Hong Kong goes water sports crazy in early June, specifically with the Dragon Boat Festival. The annual event falls on the fifth day of the fifth lunar month, which in 2014 is June 2. During the festival, teams compete at various locations all over Hong Kong, including Stanley, Tai O, Aberdeen, Cheung Chau and Sai Kung. And then from June 6 to 8, international teams will compete against each other in Victoria Harbour.
It’s hard to imagine that the vibrancy and fun of of today’s colorful festivities originated in a tragedy that took place 2,000 years ago. The Dragon Boat Festival, also known as the Tuen Ng Festival, commemorates the death of Qu Yuan, a Chinese national hero. In a protest against corrupt rulers, Qu drowned himself in the Mi Lo River.

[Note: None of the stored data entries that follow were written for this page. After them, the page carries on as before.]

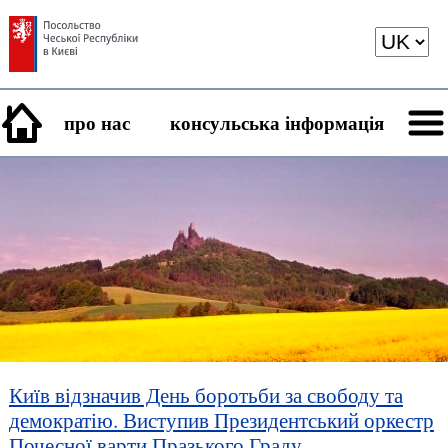
про нас
консульська інформація
Київ відзначив День боротьби за свободу та
демократію. Виступив Президентський оркестр
Почесної варти Празького Граду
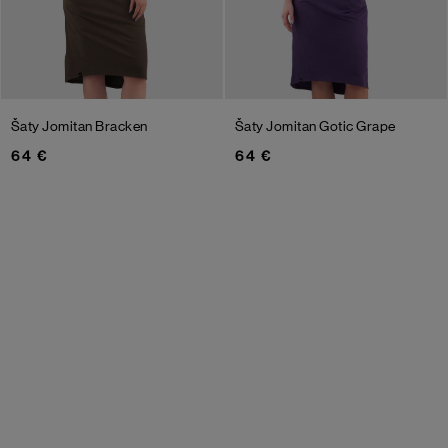
Šaty Jomitan
Bracken
Šaty Jomitan
Gotic Grape
64 €
64 €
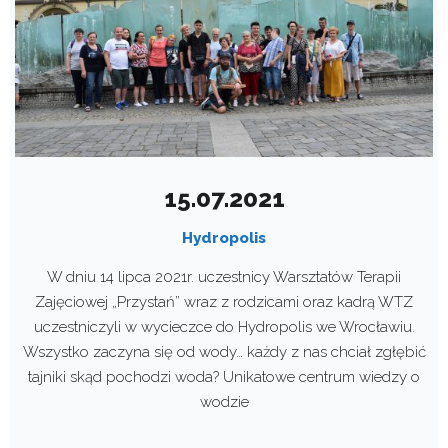
15.07.2021
Hydropolis
W dniu 14 lipca 2021r. uczestnicy Warsztatów Terapii
Zajęciowej „Przystań” wraz z rodzicami oraz kadrą WTZ
uczestniczyli w wycieczce do Hydropolis we Wrocławiu.
Wszystko zaczyna się od wody… każdy z nas chciał zgłębić
tajniki skąd pochodzi woda? Unikatowe centrum wiedzy o
wodzie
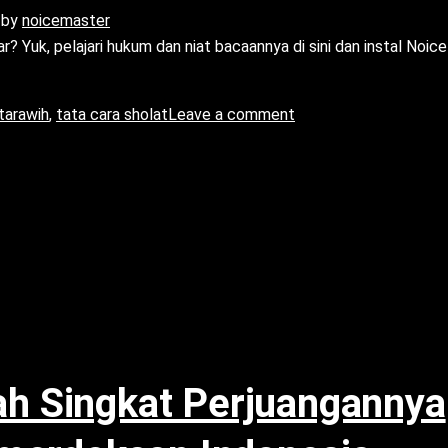
by
noicemaster
? Yuk, pelajari hukum dan niat bacaannya di sini dan instal Noice
tarawih
,
tata cara sholat
Leave a comment
sah Singkat Perjuangannya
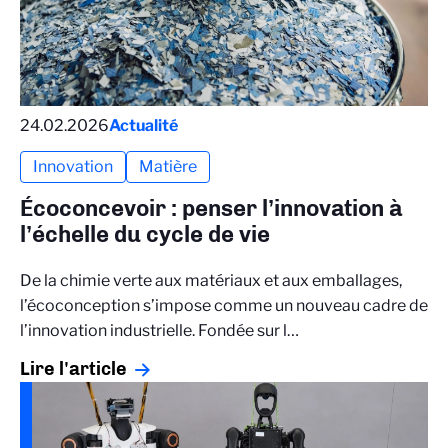
24.02.2026
Actualité
Innovation
Matière
Écoconcevoir : penser l’innovation à
l’échelle du cycle de vie
De la chimie verte aux matériaux et aux emballages,
l’écoconception s’impose comme un nouveau cadre de
l’innovation industrielle. Fondée sur l…
Lire l'article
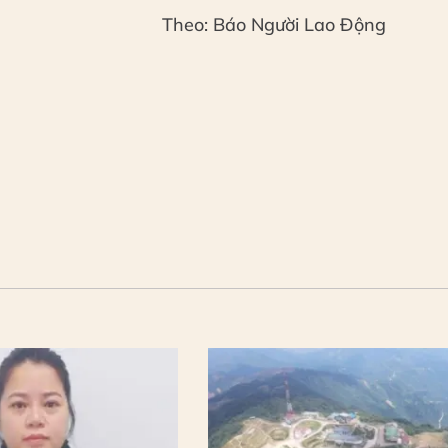
Theo: Báo Người Lao Động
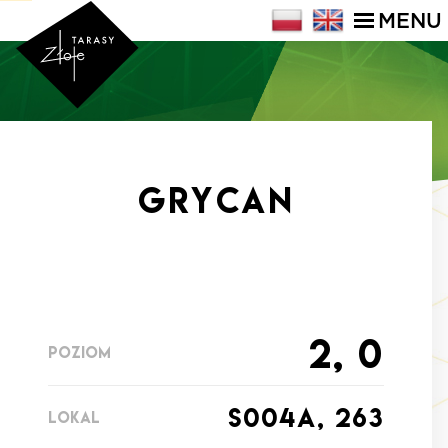
MENU
Grycan
2, 0
POZIOM
s004a, 263
LOKAL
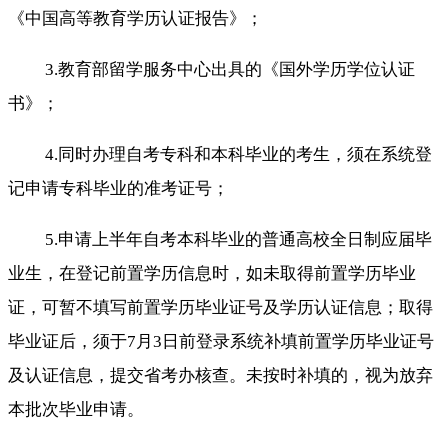
《中国高等教育学历认证报告》；
3.教育部留学服务中心出具的《国外学历学位认证
书》；
4.同时办理自考专科和本科毕业的考生，须在系统登
记申请专科毕业的准考证号；
5.申请上半年自考本科毕业的普通高校全日制应届毕
业生，在登记前置学历信息时，如未取得前置学历毕业
证，可暂不填写前置学历毕业证号及学历认证信息；取得
毕业证后，须于7月3日前登录系统补填前置学历毕业证号
及认证信息，提交省考办核查。未按时补填的，视为放弃
本批次毕业申请。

Hong Kong's Dragon Boat races are a riot of color — Photo courtesy of Hong Kong Tourism Board
To scare away fish from eating his body, the townspeople beat drums and threw glutinous rice dumplings called zongzi into the water. Today, this event is remembered by Chinese people around the world, who eat zongzi and go swimming or at least dip their hands in rivers or lakes.

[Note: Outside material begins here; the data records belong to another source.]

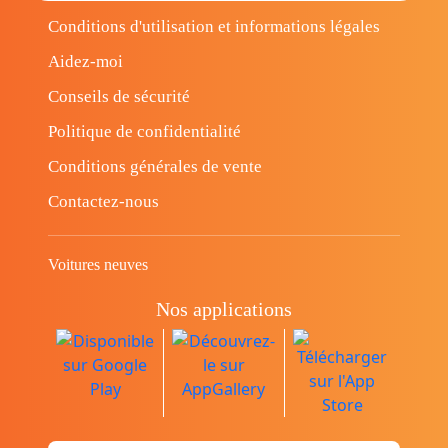
Conditions d'utilisation et informations légales
Aidez-moi
Conseils de sécurité
Politique de confidentialité
Conditions générales de vente
Contactez-nous
Voitures neuves
Nos applications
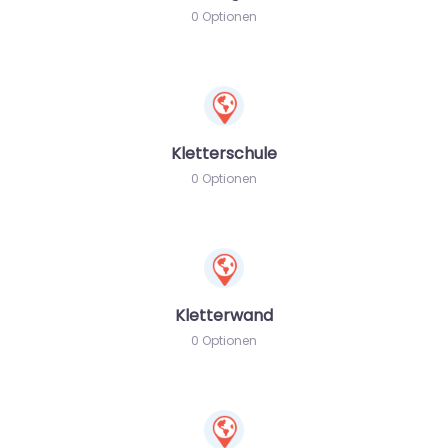
0 Optionen
Kletterschule
0 Optionen
Kletterwand
0 Optionen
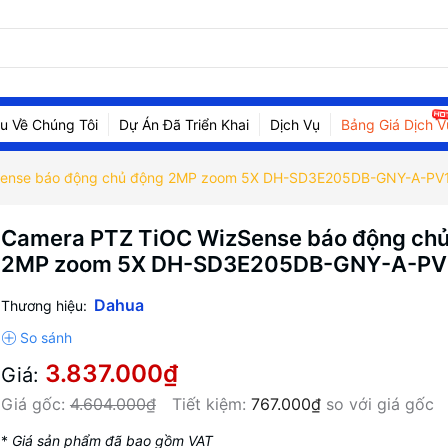
ệu Về Chúng Tôi
Dự Án Đã Triển Khai
Dịch Vụ
Bảng Giá Dịch V
Sense báo động chủ động 2MP zoom 5X DH-SD3E205DB-GNY-A-PV
Camera PTZ TiOC WizSense báo động ch
2MP zoom 5X DH-SD3E205DB-GNY-A-PV
Dahua
Thương hiệu:
3.837.000₫
Giá:
Giá gốc:
4.604.000₫
Tiết kiệm:
767.000₫
so với giá gốc
*
Giá sản phẩm đã bao gồm VAT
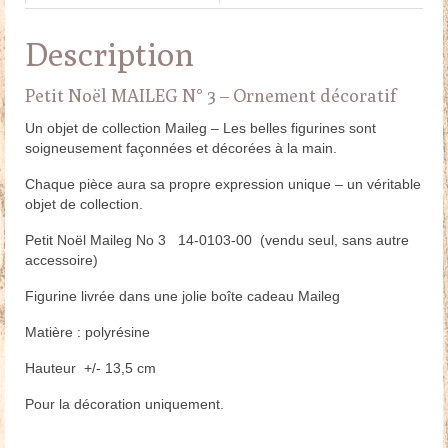
Description
Petit Noël MAILEG N° 3 – Ornement décoratif
Un objet de collection Maileg – Les belles figurines sont
soigneusement façonnées et décorées à la main.
Chaque pièce aura sa propre expression unique – un véritable
objet de collection.
Petit Noël Maileg No 3 14-0103-00 (vendu seul, sans autre
accessoire)
Figurine livrée dans une jolie boîte cadeau Maileg
Matière : polyrésine
Hauteur +/- 13,5 cm
Pour la décoration uniquement.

But the real highlight of the festival is the fierce-looking dragon boats racing in a lively, vibrant spectacle. Teams race the elaborately decorated dragon boats to the beat of heavy drums. The special boats, which measure more than 10 meters, have ornately carved and painted "dragon" heads and tails, and each carries a crew of 20 to 22 paddlers.
Participants train in earnest for the competition. Sitting two abreast, with a steersman at the back and a drummer at the front, the paddlers race to reach the finish line, urged on by the pounding drums and the roar of the crowds.

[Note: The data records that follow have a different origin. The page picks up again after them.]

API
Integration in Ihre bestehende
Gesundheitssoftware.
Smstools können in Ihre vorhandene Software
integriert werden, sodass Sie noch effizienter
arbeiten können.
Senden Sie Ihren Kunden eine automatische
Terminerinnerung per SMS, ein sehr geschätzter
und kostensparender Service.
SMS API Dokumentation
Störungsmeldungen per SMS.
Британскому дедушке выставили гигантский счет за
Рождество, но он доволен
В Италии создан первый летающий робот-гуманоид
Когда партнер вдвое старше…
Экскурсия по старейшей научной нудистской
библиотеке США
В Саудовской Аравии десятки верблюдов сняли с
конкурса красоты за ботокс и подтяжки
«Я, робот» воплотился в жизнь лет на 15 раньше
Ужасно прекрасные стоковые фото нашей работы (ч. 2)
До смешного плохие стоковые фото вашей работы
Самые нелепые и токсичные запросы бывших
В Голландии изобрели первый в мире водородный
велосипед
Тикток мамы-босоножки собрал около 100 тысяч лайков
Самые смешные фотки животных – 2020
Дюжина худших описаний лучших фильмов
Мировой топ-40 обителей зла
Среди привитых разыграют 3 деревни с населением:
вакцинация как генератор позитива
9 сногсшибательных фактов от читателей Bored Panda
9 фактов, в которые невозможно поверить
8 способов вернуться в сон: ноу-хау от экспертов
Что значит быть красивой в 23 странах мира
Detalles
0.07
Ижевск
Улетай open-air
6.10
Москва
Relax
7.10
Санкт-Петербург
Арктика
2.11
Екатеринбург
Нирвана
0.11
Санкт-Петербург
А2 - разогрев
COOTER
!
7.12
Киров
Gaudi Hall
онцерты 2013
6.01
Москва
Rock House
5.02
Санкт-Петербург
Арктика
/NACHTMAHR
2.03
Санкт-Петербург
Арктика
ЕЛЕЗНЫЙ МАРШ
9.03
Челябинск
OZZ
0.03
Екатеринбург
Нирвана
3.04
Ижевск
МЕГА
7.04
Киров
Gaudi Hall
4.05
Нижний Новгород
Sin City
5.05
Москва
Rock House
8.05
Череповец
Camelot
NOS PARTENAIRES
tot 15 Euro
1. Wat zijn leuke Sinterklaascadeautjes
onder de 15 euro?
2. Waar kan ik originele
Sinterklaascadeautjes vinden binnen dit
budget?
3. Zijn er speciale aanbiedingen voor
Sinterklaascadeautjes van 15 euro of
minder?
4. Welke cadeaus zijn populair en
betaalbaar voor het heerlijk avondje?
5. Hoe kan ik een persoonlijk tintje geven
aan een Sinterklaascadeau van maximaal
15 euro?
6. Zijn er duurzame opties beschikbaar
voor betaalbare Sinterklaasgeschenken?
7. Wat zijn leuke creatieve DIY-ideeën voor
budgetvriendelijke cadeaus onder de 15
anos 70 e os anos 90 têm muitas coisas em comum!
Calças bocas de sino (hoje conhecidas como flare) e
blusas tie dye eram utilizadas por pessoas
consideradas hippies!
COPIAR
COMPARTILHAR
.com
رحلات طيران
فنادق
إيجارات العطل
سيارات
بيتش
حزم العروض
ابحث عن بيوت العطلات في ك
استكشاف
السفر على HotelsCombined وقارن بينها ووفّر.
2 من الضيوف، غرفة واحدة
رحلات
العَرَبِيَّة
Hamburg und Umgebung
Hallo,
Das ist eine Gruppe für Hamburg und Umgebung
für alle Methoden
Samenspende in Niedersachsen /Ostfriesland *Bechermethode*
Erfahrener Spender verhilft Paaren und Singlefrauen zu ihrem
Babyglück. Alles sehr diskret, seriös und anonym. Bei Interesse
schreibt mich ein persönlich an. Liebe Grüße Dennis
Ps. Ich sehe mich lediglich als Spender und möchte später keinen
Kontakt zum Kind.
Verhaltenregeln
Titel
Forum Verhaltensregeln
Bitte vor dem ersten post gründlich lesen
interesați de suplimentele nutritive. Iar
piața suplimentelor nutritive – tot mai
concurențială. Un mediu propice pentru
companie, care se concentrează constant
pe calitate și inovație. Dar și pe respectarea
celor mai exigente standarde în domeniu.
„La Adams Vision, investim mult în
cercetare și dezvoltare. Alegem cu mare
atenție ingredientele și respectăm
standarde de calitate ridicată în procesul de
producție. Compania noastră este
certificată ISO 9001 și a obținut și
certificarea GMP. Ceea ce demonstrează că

Communities across Hong Kong celebrate the festival with locally organized dragon boat races, which are watched by hundreds of spectators.Bigger and bolder races take place on Victoria Harbour, when international dragon boaters vie for the championship.
It all started in 1976 when Hong Kong fishermen participated in an international dragon boat race (There was one foreign team – from Japan.) off Shau Kei Wan. Nobody would have guessed that this humble event would go on to spark an explosion of worldwide interest in dragon boat racing and transform this ancient Chinese folk ritual into a modern international sport.
This year, thousands of athletes from all over the world will compete in Victoria Harbour, with Hong Kong’s iconic skyline as the backdrop. As always, it promises to be a thrilling event in the home of modern dragon boat racing.